Using CAPS data, we found that fewer than half of children and young people with JIA have clinically inactive disease after one year of hospital care. This means that most children and young people should not expect to have no signs or symptoms of disease after one year of hospital treatment.
The differences between the definitions of clinically inactive disease included whether a blood test for ESR was included or not and whether patient/parent input was used or not. We found that a blood test for ESR may not be useful when looking for clinically inactive disease, although blood tests can still be useful for other reasons, such as monitoring for treatment side effects. However, we found that different children and young people were identified as having reached clinically inactive disease depending on whether patient/parent input was used or not. Around 2 in 5 young people reached clinically inactive disease when both doctor and patient/parent input was used. Fewer, around 1 in 4, reached clinically inactive disease when only doctor input was used.
In the next study, we looked at what happened to these children and young people in the long-term. Five years after coming to hospital, joint movement was better for those who had few signs and symptoms of disease and even better for everyone that had reached any definition of clinically inactive disease at one year. However, those who had clinically inactive disease using both doctor and patient/parent input did the best in terms of their quality of life and their ability to do everyday tasks. This means that information from both doctors and patient/parents is important for understanding and treating JIA.
We have continued our work on pain in JIA and have shown that even when disease activity is controlled a proportion of children continue to have high levels of pain. Identification of children at risk of continued high levels of pain might help target them for early psychological and physio-based support to manage their pain. We have developed a pain perception questionnaire which may help in understanding young people’s beliefs about the causes and consequences of their pain, again ultimately helping better self-management of pain.
We are continuing to develop our app to measure pain (My Pain Tracker) and the associated visualisations that will be necessary to transfer this to clinical use.

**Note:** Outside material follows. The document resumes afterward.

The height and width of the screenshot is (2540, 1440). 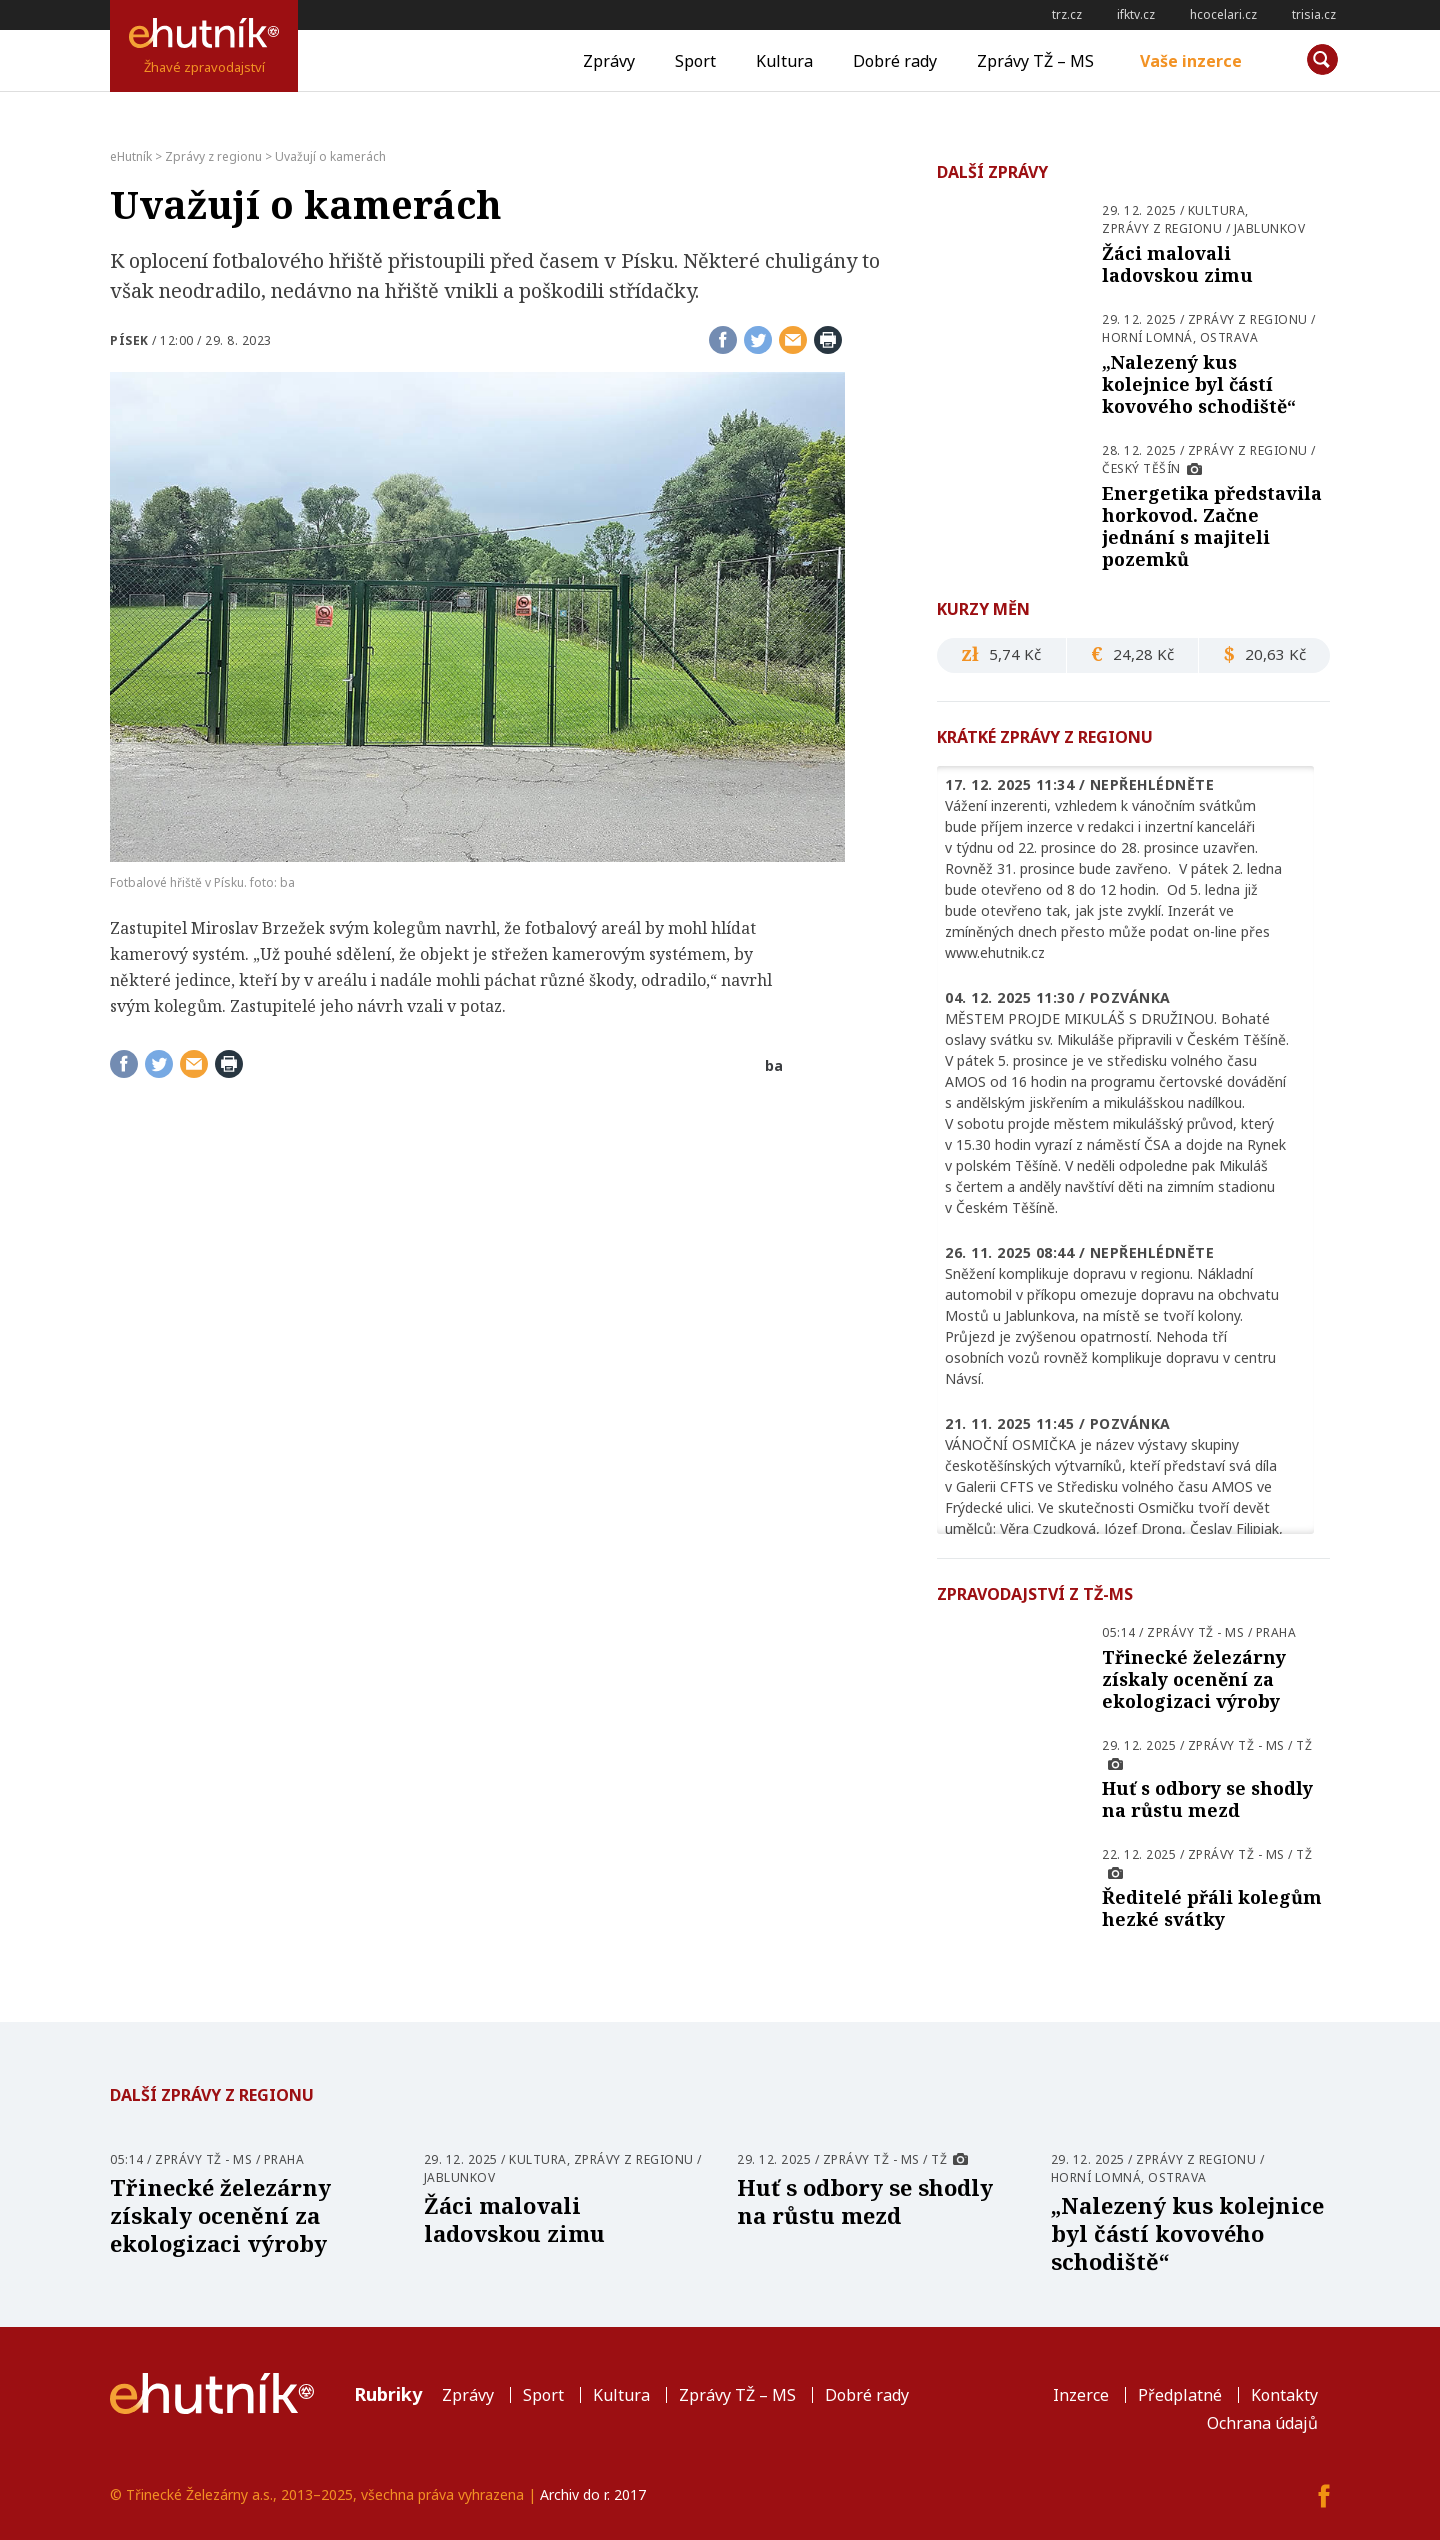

We have undertaken some qualitative work which has shown that the assessment of pain by health care professionals (HCPs) in patients with JIA may be limited by knowledge, skills and attitudinal factors. HCPs’ beliefs about pain in JIA alongside limited time in clinic often mean that pain is a low priority for them. However, pain is often a high priority for patients and therefore there is a need to change opinions on pain management by professionals managing children and young people with JIA.
We have highlighted some of the challenges involved when studying a condition that starts in childhood such as JIA. Many of the questionnaires used are initially completed by parents but after the age of 11 are completed by the young person themselves. In CAPS, adolescents aged 11 to 17 years self-completed the A-CHAQ and HAQ (two versions of a questionnaire that measures function) and parents simultaneously completed the P-CHAQ (parent version of same questionnaire) at baseline and one year. We found that whilst there is relatively high agreement, data from the two groupings are not completely interchangeable. This could have an impact on studies looking at function over the lifespan of the disease.